3. Si continua: se la nomina verrà fatta con altri sistemi, venga data facoltà di scelta degli elementi chiamati a far parte di eventuali comitati ai "fiduciari" delle diverse correnti. Cosa c'entrano i fiduciari? Chi sono costoro? I delegati al congresso nominano essi stessi gli elementi chiamati a far parte di eventuali comitati, rispettando tutte le correnti secondo le norme che verranno a suo tempo emanate. Nessuna autorità e nessun diritto speciale a dei "fiduciari" che non devono esistere. Se questi elementi, che nella mente dell'estrema sinistra assolverebbero alla funzione di "fiduciari", sono delegati al congresso, essi hanno gli stessi diritti degli altri compagni delegati, né più né meno. Se non sono compresi fra i delegati o non fanno parte di quell'organizzazione essi non hanno nulla a che vedere col congresso. 

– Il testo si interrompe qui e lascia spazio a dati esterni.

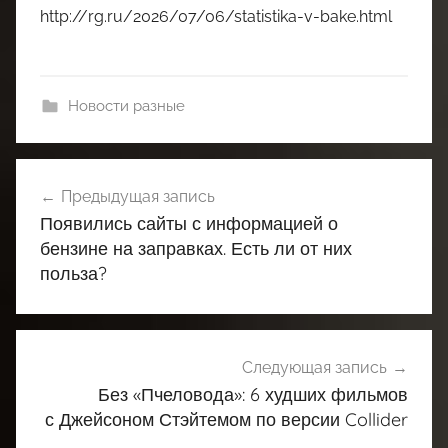
http://rg.ru/2026/07/06/statistika-v-bake.html
Новости разные
Навигация
Предыдущая запись
по
Появились сайты с информацией о
записям
бензине на заправках. Есть ли от них
польза?
Следующая запись
Без «Пчеловода»: 6 худших фильмов
с Джейсоном Стэйтемом по версии Collider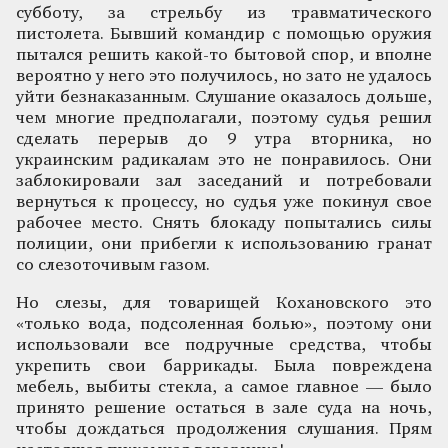
субботу, за стрельбу из травматического
пистолета. Бывший командир с помощью оружия
пытался решить какой-то бытовой спор, и вполне
вероятно у него это получилось, но зато не удалось
уйти безнаказанным. Слушание оказалось дольше,
чем многие предполагали, поэтому судья решил
сделать перерыв до 9 утра вторника, но
украинским радикалам это не понравилось. Они
заблокировали зал заседаний и потребовали
вернуться к процессу, но судья уже покинул свое
рабочее место. Снять блокаду попытались силы
полиции, они прибегли к использованию гранат
со слезоточивым газом.
Но слезы, для товарищей Кохановского это
«только вода, подсоленная болью», поэтому они
использовали все подручные средства, чтобы
укрепить свои баррикады. Была повреждена
мебель, выбиты стекла, а самое главное — было
принято решение остаться в зале суда на ночь,
чтобы дождаться продолжения слушания. Прям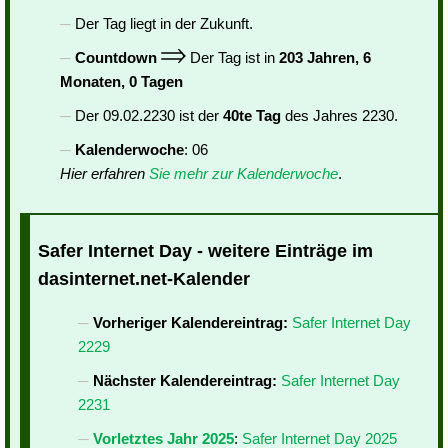
Der Tag liegt in der Zukunft.
Countdown
Der Tag ist in
203 Jahren, 6
Monaten, 0 Tagen
Der 09.02.2230 ist der
40te Tag
des Jahres 2230.
Kalenderwoche
: 06
Hier erfahren
Sie mehr zur Kalenderwoche
.
Safer Internet Day - weitere Einträge im
dasinternet.net-Kalender
Vorheriger Kalendereintrag:
Safer Internet Day
2229
Nächster Kalendereintrag:
Safer Internet Day
2231
Vorletztes Jahr 2025
:
Safer Internet Day 2025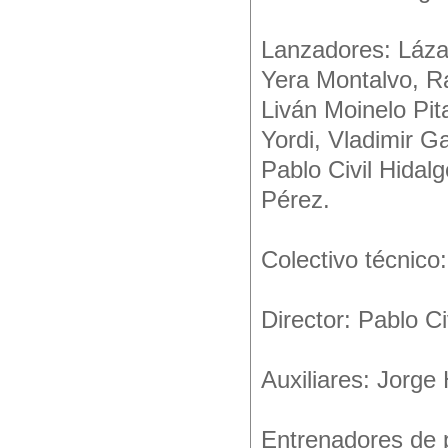
Lanzadores: Láza
Yera Montalvo, Ra
Liván Moinelo Pit
Yordi, Vladimir G
Pablo Civil Hidal
Pérez.
Colectivo técnico:
Director: Pablo Ci
Auxiliares: Jorge
Entrenadores de 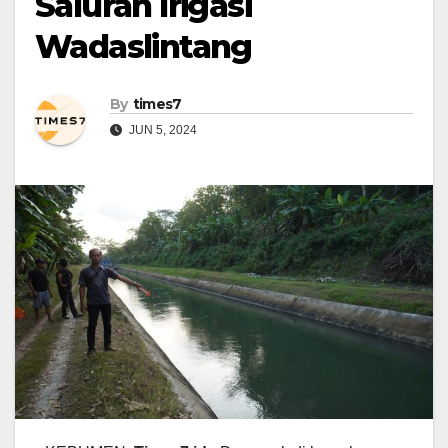
Saluran Irigasi
Wadaslintang
By
times7
JUN 5, 2024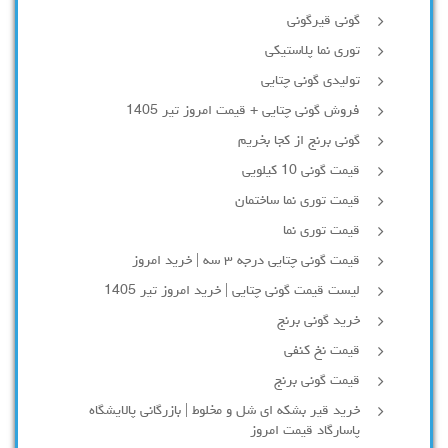
گونی قیرگونی
توری نما پلاستیکی
تولیدی گونی چتایی
فروش گونی چتایی + قیمت امروز تیر 1405
گونی برنج از کجا بخریم
قیمت گونی 10 کیلویی
قیمت توری نما ساختمان
قیمت توری نما
قیمت گونی چتایی درجه ۳ سه | خرید امروز
لیست قیمت گونی چتایی | خرید امروز تیر 1405
خرید گونی برنج
قیمت نخ کنفی
قیمت گونی برنج
خرید قیر بشکه ای شل و مخلوط | بازرگانی پالایشگاه
پاسارگاد قیمت امروز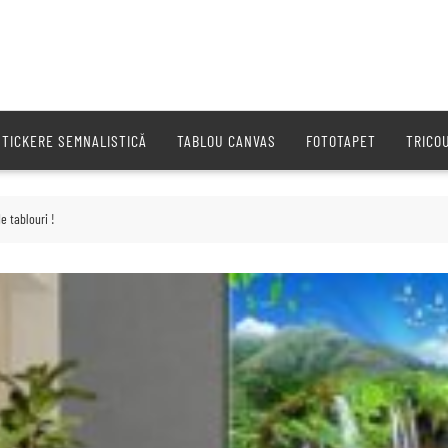
STICKERE SEMNALISTICĂ
TABLOU CANVAS
FOTOTAPET
TRICO
e tablouri !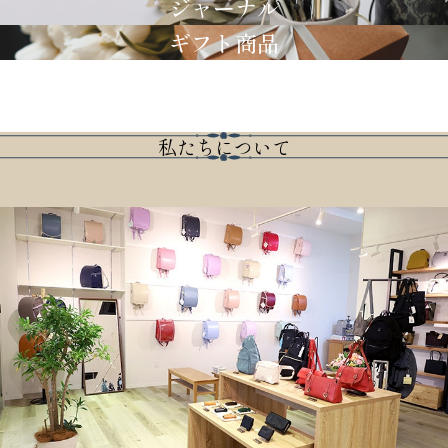
ジャーナル
ギフト商品
私たちについて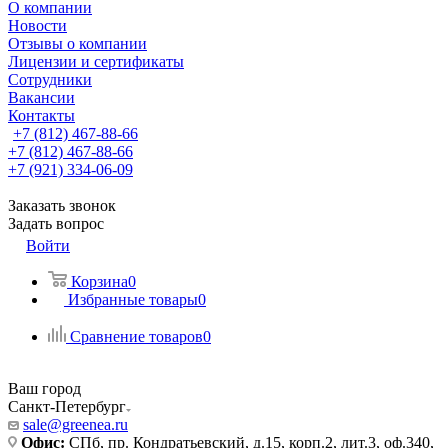
О компании
Новости
Отзывы о компании
Лицензии и сертификаты
Сотрудники
Вакансии
Контакты
+7 (812) 467-88-66
+7 (812) 467-88-66
+7 (921) 334-06-09
Заказать звонок
Задать вопрос
Войти
Корзина
0
Избранные товары
0
Сравнение товаров
0
Ваш город
Санкт-Петербург
sale@greenea.ru
Офис:
СПб, пр. Кондратьевский, д.15, корп.2, лит.3, оф.340,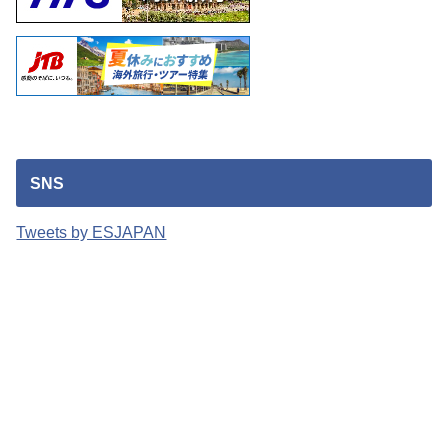
SNS
Tweets by ESJAPAN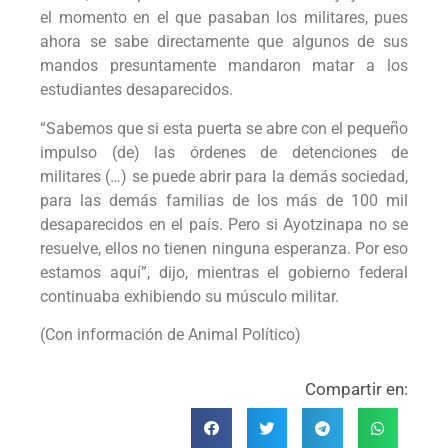
el momento en el que pasaban los militares, pues
ahora se sabe directamente que algunos de sus
mandos presuntamente mandaron matar a los
estudiantes desaparecidos.
“Sabemos que si esta puerta se abre con el pequeño
impulso (de) las órdenes de detenciones de
militares (…) se puede abrir para la demás sociedad,
para las demás familias de los más de 100 mil
desaparecidos en el país. Pero si Ayotzinapa no se
resuelve, ellos no tienen ninguna esperanza. Por eso
estamos aquí”, dijo, mientras el gobierno federal
continuaba exhibiendo su músculo militar.
(Con información de Animal Político)
Compartir en: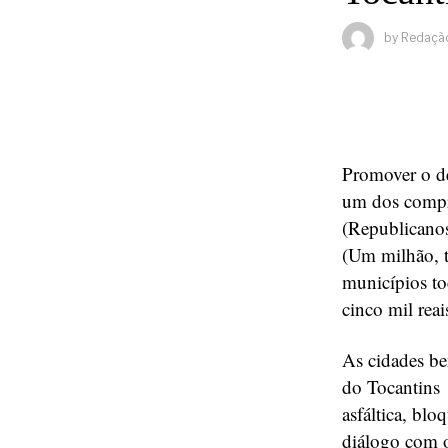
by
Redaçã
Promover o de
um dos compr
(Republicanos
(Um milhão, tr
municípios to
cinco mil rea
As cidades be
do Tocantins 
asfáltica, bl
diálogo com o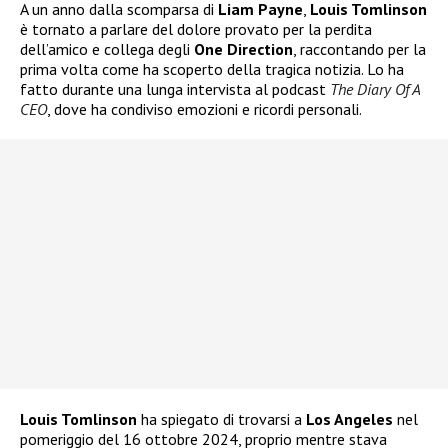
A un anno dalla scomparsa di
Liam Payne
,
Louis Tomlinson
è tornato a parlare del dolore provato per la perdita
dell’amico e collega degli
One Direction
, raccontando per la
prima volta come ha scoperto della tragica notizia. Lo ha
fatto durante una lunga intervista al podcast
The Diary Of A
CEO
, dove ha condiviso emozioni e ricordi personali.
Louis Tomlinson
ha spiegato di trovarsi a
Los Angeles
nel
pomeriggio del 16 ottobre 2024, proprio mentre stava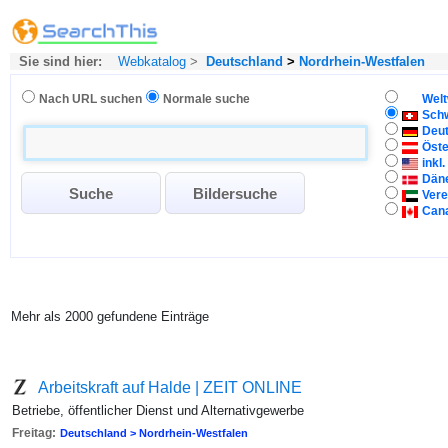
Sie sind hier:
Webkatalog
>
Deutschland
>
Nordrhein-Westfalen
Nach URL suchen
Normale suche
Welt
Sch
Deu
Öste
inkl
Dän
Vere
Can
Mehr als 2000 gefundene Einträge
Arbeitskraft auf Halde | ZEIT ONLINE
Betriebe, öffentlicher Dienst und Alternativgewerbe
Freitag:
Deutschland > Nordrhein-Westfalen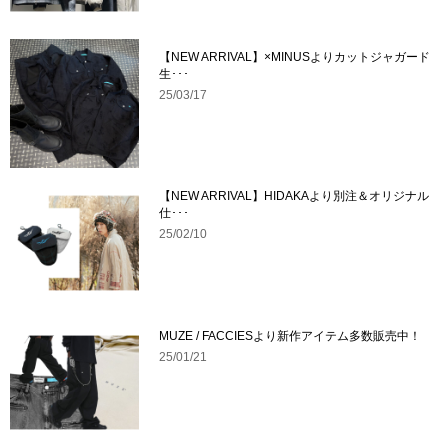
【NEW ARRIVAL】×MINUSよりカットジャガード
生･･･
25/03/17
【NEW ARRIVAL】HIDAKAより別注＆オリジナル
仕･･･
25/02/10
MUZE / FACCIESより新作アイテム多数販売中！
25/01/21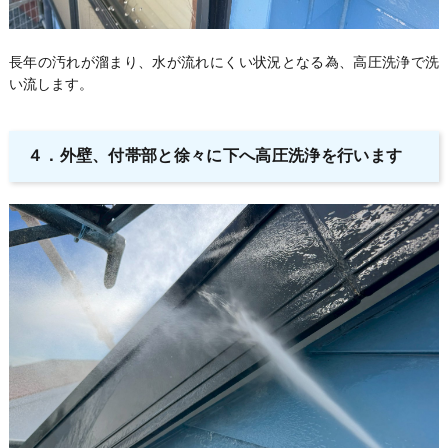
長年の汚れが溜まり、水が流れにくい状況となる為、高圧洗浄で洗
い流します。
４．
外壁、付帯部と徐々に下へ高圧洗浄を行います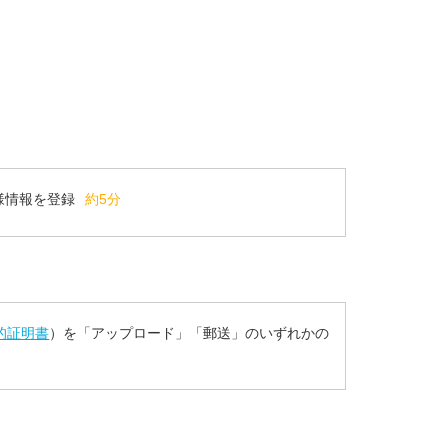
様情報を登録
約5分
的証明書
）を「アップロード」「郵送」のいずれかの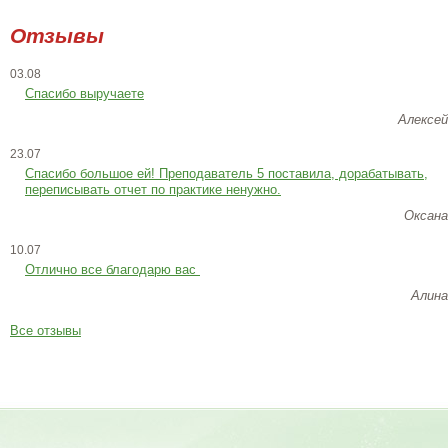
Отзывы
03.08
Спасибо выручаете
Алексей
23.07
Cпасибо большое ей! Преподаватель 5 поставила, дорабатывать,
переписывать отчет по практике ненужно.
Оксана
10.07
Отлично все благодарю вас
Алина
Все отзывы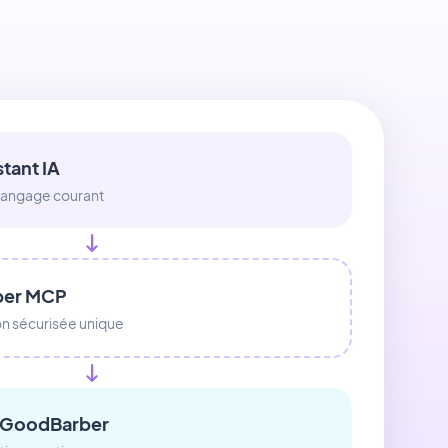
stant IA
angage courant
ber MCP
n sécurisée unique
 GoodBarber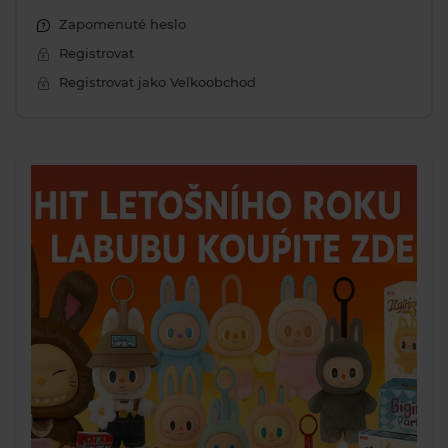
Zapomenuté heslo
Registrovat
Registrovat jako Velkoobchod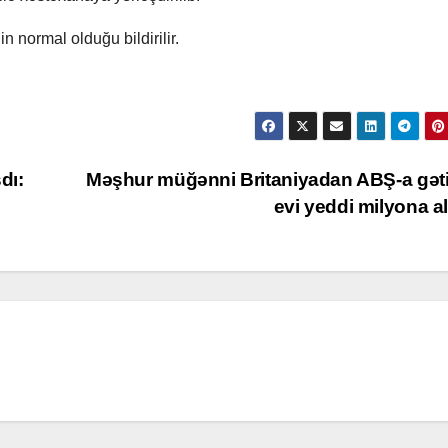
n normal olduğu bildirilir.
dı:
Məşhur müğənni Britaniyadan ABŞ-a gəti
evi yeddi milyona a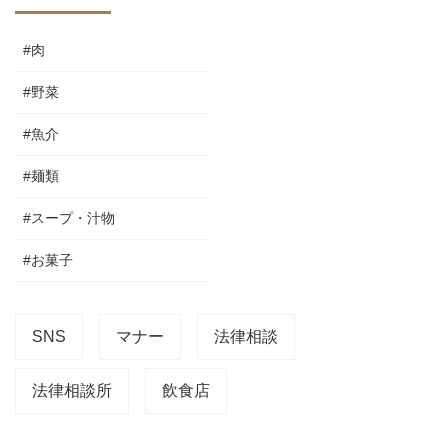
#肉
#野菜
#魚介
#麺類
#スープ・汁物
#お菓子
SNS
マナー
法律相談
法律相談所
飲食店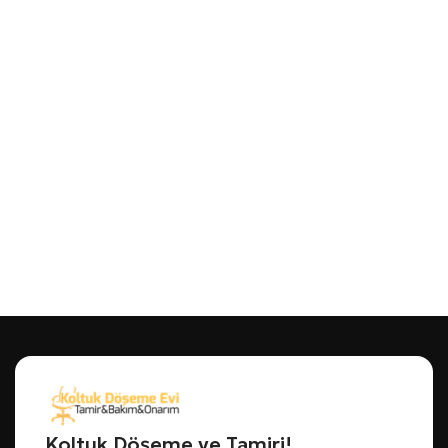
Koltuk Döşeme ve Tamiri!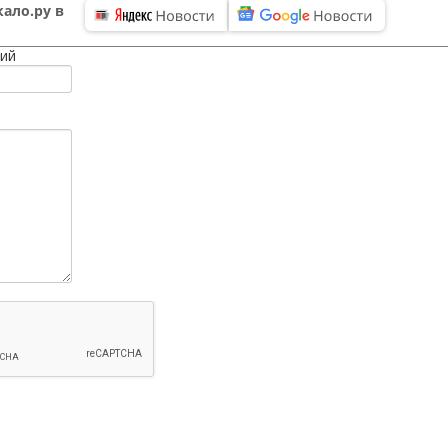
ало.ру в
ий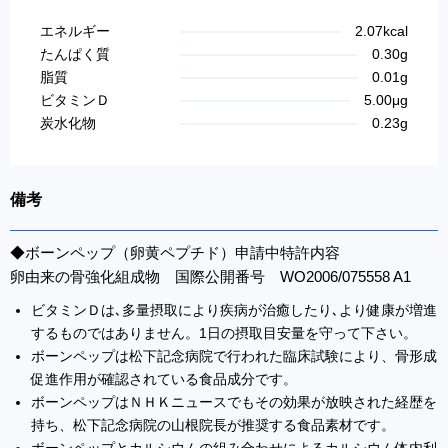
エネルギー
2.07kcal
たんぱく質
0.30g
脂質
0.01g
ビタミンＤ
5.00μg
炭水化物
0.23g
備考
◆ボーンペップ（卵黄ペプチド）申請中特許内容
卵由来の骨強化組成物 国際公開番号 WO2006/075558 A1
ビタミンＤは､多量摂取により疾病が治癒したり､より健康が増進
するものではありません。1日の摂取目安量を守って下さい。
ボーンペップは松下記念病院で行われた臨床試験により、骨形成
促進作用が確認されている食品成分です。
ボーンペップはＮＨＫニュースでもその効果が放映された経歴を
持ち、松下記念病院の山根院長が推奨する食品素材です。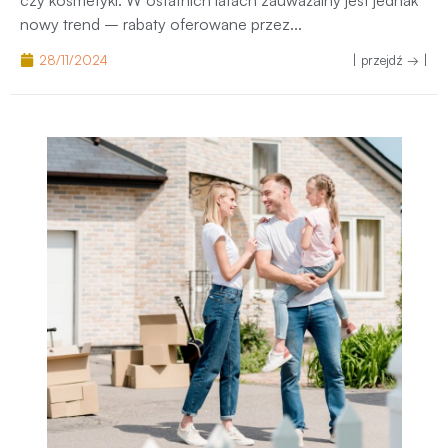
czy kosmetyki. W ostatnich latach zauważalny jest jednak
nowy trend – rabaty oferowane przez...
28/11/2024
| przejdź → |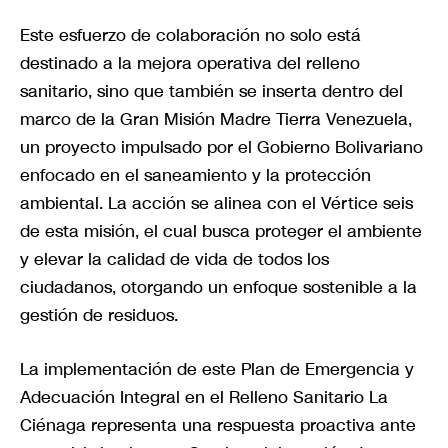
Este esfuerzo de colaboración no solo está
destinado a la mejora operativa del relleno
sanitario, sino que también se inserta dentro del
marco de la Gran Misión Madre Tierra Venezuela,
un proyecto impulsado por el Gobierno Bolivariano
enfocado en el saneamiento y la protección
ambiental. La acción se alinea con el Vértice seis
de esta misión, el cual busca proteger el ambiente
y elevar la calidad de vida de todos los
ciudadanos, otorgando un enfoque sostenible a la
gestión de residuos.
La implementación de este Plan de Emergencia y
Adecuación Integral en el Relleno Sanitario La
Ciénaga representa una respuesta proactiva ante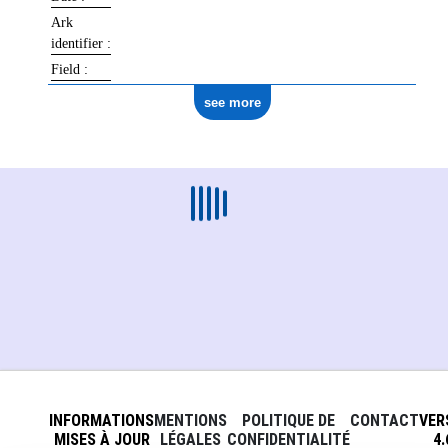
Ark
identifier
:
Field
:
see more
INFORMATIONS
MENTIONS
POLITIQUE DE
CONTACT
VER
MISES À JOUR
LÉGALES
CONFIDENTIALITÉ
4.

Non si comprende perché ed in base a quale criterio un socio, puta caso, di una cellula di Milano debba avere il diritto di recarsi, mettiamo, al congresso provinciale di Girgenti nella qualità di "fiduciario" e come tale possa limitare i diritti dei delegati regolarmente eletti al congresso di quella federazione per la facoltà che verrebbe a lui conferita e riconosciuta da un organo superiore incontrollato e incontrollabile. Veramente ci sembra di sognare ad occhi aperti. E si ha il coraggio di avanzare proposte di questo genere proprio in un periodo di illegalità come quello che il partito sta attraversando!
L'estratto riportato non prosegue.